• What to work on:
Restate the entries below exactly. Images are not part of the copy.

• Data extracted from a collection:
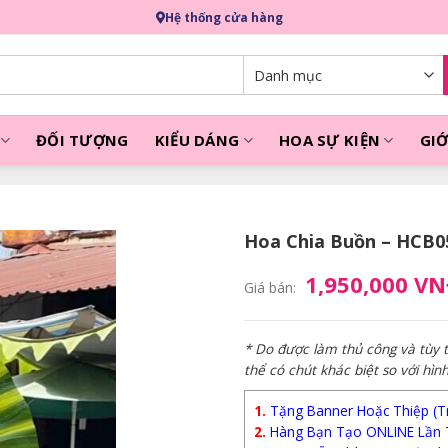
Hệ thống cửa hàng
ĐỐI TƯỢNG
KIỂU DÁNG
HOA SỰ KIỆN
GIỚ
Hoa Chia Buồn – HCB0
1,950,000 V
Giá bán:
* Do được làm thủ công và tùy
thể có chút khác biệt so với hìn
1.
Tặng Banner Hoặc Thiệp (Trị
2.
Hàng Bạn Tạo ONLINE Lần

• Solution to this exercise:
Hệ thống cửa hàng
ĐỐI TƯỢNG
KIỂU DÁNG
HOA SỰ KIỆN
GIỚ
Hoa Chia Buồn – HCB0
1,950,000 V
Giá bán:
* Do được làm thủ công và tùy
thể có chút khác biệt so với hìn
1.
Tặng Banner Hoặc Thiệp (Trị
2.
Hàng Bạn Tạo ONLINE Lần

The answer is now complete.